I haven’t tried looking much deeper into the Green yet, but what I know so far about my range is this; at almost six thousand lengths minimum I can see the outer edge of the Green; enough forest that I can see the shift from tree-dotted grasslands to denser woods. Beyond that, I can see almost eighteen thousand lengths. A staggering distance, and enough to find the settlements and communities on the outer edge of the Green.
I’m not focused on them. I’ve seen it before, on the return journey with our newest batch of refugees. The fires have died out, but so have most of the people. Things are bad.
What a stupid statement. Things are bad. But there aren’t words to describe the devastation that I can see creeping across the land in twisting lines and small pockets. I could, if I were so inclined, simply keep stacking adjectives until the scholar’s legacy is satisfied that I have adequately described my state of mind. Horrified, disgusted, terrified, bitter, furious. I feel too small to make a mark, too wounded to do anything but hide, and too cautious to risk what little I have managed to protect. And all of that combines into a ball of creeping guilt that I cannot expel from my thoughts; that I should be doing something.
Every life I have lived has had thoughts on power. The farmer would say that power gives you the tools to work the land, and the satisfaction to use them. The merchant would say that power offers you a taste of freedom, and the urge to chase it. The soldier would tell you that power is a weapon, and you need to use it before your enemy uses theirs. The cleric would think of power as ability and responsibility, all in one bundle. The scholar’s thoughts on the matter are extensive, but come down to the simple personal truth that power is complicated. And the singer… the singer would probably say that power is more trouble than it’s worth.
But all of them had some of it. And all of them are me now. And all of who they were, who I was, has come together now to be someone who thinks that if I can, then I should.

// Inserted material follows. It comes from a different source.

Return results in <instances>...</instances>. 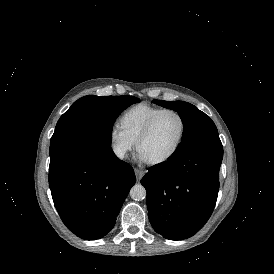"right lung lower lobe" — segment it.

I don’t know what I can, or how I should. But I am using Distant Vision to sweep the edges of the Green for new batches of survivors, fleeing from the growing numbers of monsters and horrors stalking the plains beyond the first tree’s roots. I have found three groups so far. Two of them are still alive.
This part of my work is slow, tedious, and despite taking comparatively little of my creativity, it is an emotional burden that I cannot compare to anything else.
Three tasks, all at once. I believe I am balancing them quite adeptly. The scorching sun of the day passes into a hot evening as the majority of my mind tries to work as fast as I can. Tries to be ready for the next nightmare.
And then, when night falls, and most of my magic is drained fully, I shift my focus to the last tiny part of my thoughts.
It is a strange spell, Follow Prey. I didn’t think that my cruel reward for losing one of the children to a wolv would be useful for much of anything, as I’m simply not a hunter. Never have been, surprisingly, when I consider that I’ve been so much else. But I’ve been flickering the spell on every claw of a candle for the day, and matching my results to Oob and his brethren’s own espionage efforts.
And so when two humans and one demon - and it would be a plot that pushes them to work together, wouldn’t it? - slip over the wall in the dead of night, I am right there with them. Tracing their location as they move out into the Green; not too far, they’re not running, but they are trying to get out of range of anyone spying on them.
Good luck to them. Especially since Kalip, who I feel quite strangely about marking with Follow Prey, is slipping through the trees thirty lengths behind them. A silent shadow. I assume. I can’t actually hear very precisely at that distance through the glimmerlings that I have set up around the meeting location that they’ve used for the last two nights.
I pull all my thoughts back, and begin to intervene.
These people might think themselves my enemies, but I don’t actually want Kalip to shoot them all without at least trying one more time to talk.